经初步归纳,我们认为,科技创新中心的全球影响力大致体现在以下几方面:

(1)世界一流水平的基础科学研究功能。这是科技创新中心必不可少的功能之一或重要标志之一。一项对美国的经验实证研究表明,国际顶级刊物上发表的学术论文数量与发明专利数量有高度的相关性。另据美国科学引文数据库“Web of Science”(SCIE)的统计,2009年我国发表的纳米科技论文总量排名世界第一,而我国纳米科技专利授权数量已居世界第二,也给予了佐证。目前,物质结构、宇宙演化、生命起源、意识本质等基础科学领域正在或有望取得重大突破性进展,将极大地促进科技创新。因此,具有全球影响力的科技创新中心必须具备在这些前沿科学领域世界一流水平的研究功能。这不仅仅是依靠自身高校、科研院所的力量,更要搭建世界一流水平的基础科学研究平台,形成广泛的国际交流和合作,在国际顶级科学杂志共同发表重要科学论文或发布重大合作研究成果。其中,一个重要的衡量指标不仅仅是当地科学家自身在国际顶级杂志上发表论文的数量,更重要的是由其领衔或参与的国际合作者在国际顶级杂志上发表论文的数量,其更体现全球创新资源配置的功能及其全球影响力。
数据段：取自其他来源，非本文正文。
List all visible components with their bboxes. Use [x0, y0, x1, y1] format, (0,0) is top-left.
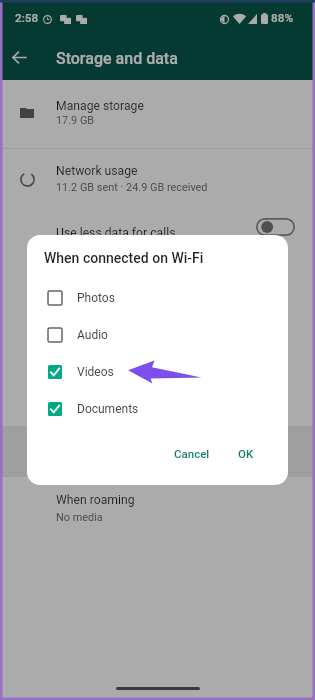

(2)引领全球的科技创新策源功能。具有全球影响力的科技创新中心不仅要成为科技创新起源地,而且也要成为科技创新“时尚”的风向标和展示舞台。这主要体现在引导全球科技创新的发展方向,促进全球科技要素流动及有效配置,发挥其中心在全球创新网络中的协同作用。在目前情况下,科技创新中心就是要引领基因技术、蛋白质工程、空间利用、海洋开发以及新能源、新材料等一系列重大创新成果,促进由智能网络、先进的计算技术以及其他领先的数字技术基础设施构成的泛在网络之上的各种应用,带动其他领域朝绿色的、智能的、面向健康和社会服务的科技方向发展。

(3)强大的科技创新应用功能。具有全球影响力的科技创新中心不仅要有大量成果产出,更需要体现人们不断追求更新生活方式的社会需求驱动下的科技成果广泛应用。特别是当前从产品质量、品种、款式的升级需求转向日益增多的向分布式、个性化、高附加值服务需求的情况下,科技创新中心的成果应用更要注重新业态、新的商业模式的发展。与此同时,由于现代技术发展的融合性增加、技术的复杂度和综合性提高等基本特点,催生出众多的共性技术平台,具有被应用于广泛的产品和生产过程的潜力,因此科技创新中心必须具备关键的共性技术及其共性技术平台,使重大的新的科学发现和技术能够迅速商业化。此外,随着科技创新参与主体的多元化,科技创新的服务协同需求更加突显,科技创新中心必须集聚一批多学科、跨领域、应用性强的集成服务提供商,为创新活动提供个性化、高效率的创新资源配置方案的集成化服务,强化科技创新应用功能。

(4)多样广泛的创新网络连接功能。随着科技创新及其扩散渠道和方式的变革,创新组织网络将主导科技创新及其扩散活动。科技创新中心对全球创新资源的整合力,越来越建立在全球创新网络连接功能的基础上。具有全球影响力的科技创新中心作为全球创新网络的主要节点,通过多样化、广泛的网络连接功能,形成以某类前沿技术应用为核心,跨产业、跨企业(或创新团队)、跨地域边界的各类科技创新联盟和合作关系,以更为开放灵活的方式及路径实现动态化、空间跳跃式、模块化、并行式、交叉式的科技创新。当然,科技创新中心在创新网络中所处的节点地位,取决于其与各类科技创新资源的联系通道,取决于其与外部交流与交互作用的友好界面,取决于其创新资源接受和集成能力、科技创新成果转化能力和科技扩散辐射能力。

(5)高效的创新资源流量组织与控制功能。具有全球影响力的科技创新中心在确立其枢纽节点过程中,不仅要成功接入泛在创新网络,而且要对创新网络连通性基础上形成的日益增大的创新资源流量形成关键的引导和控制能力。只有具备这种网络的核心权力,才能成为科技创新竞赛规则的重要制定者、新的竞赛平台的重要主导者。在这种创新资源流量的组织与控制功能中,一个重要的方面是创新资源及其成果的发布与交易,以形成透明、易达、便捷的技术可获得性。这是集聚大量科技企业及研发中心等机构的重要驱动力。因此,科技创新中心必须具备促进创新资源及其成果流动的良好制度环境、完善市场体系及交易平台。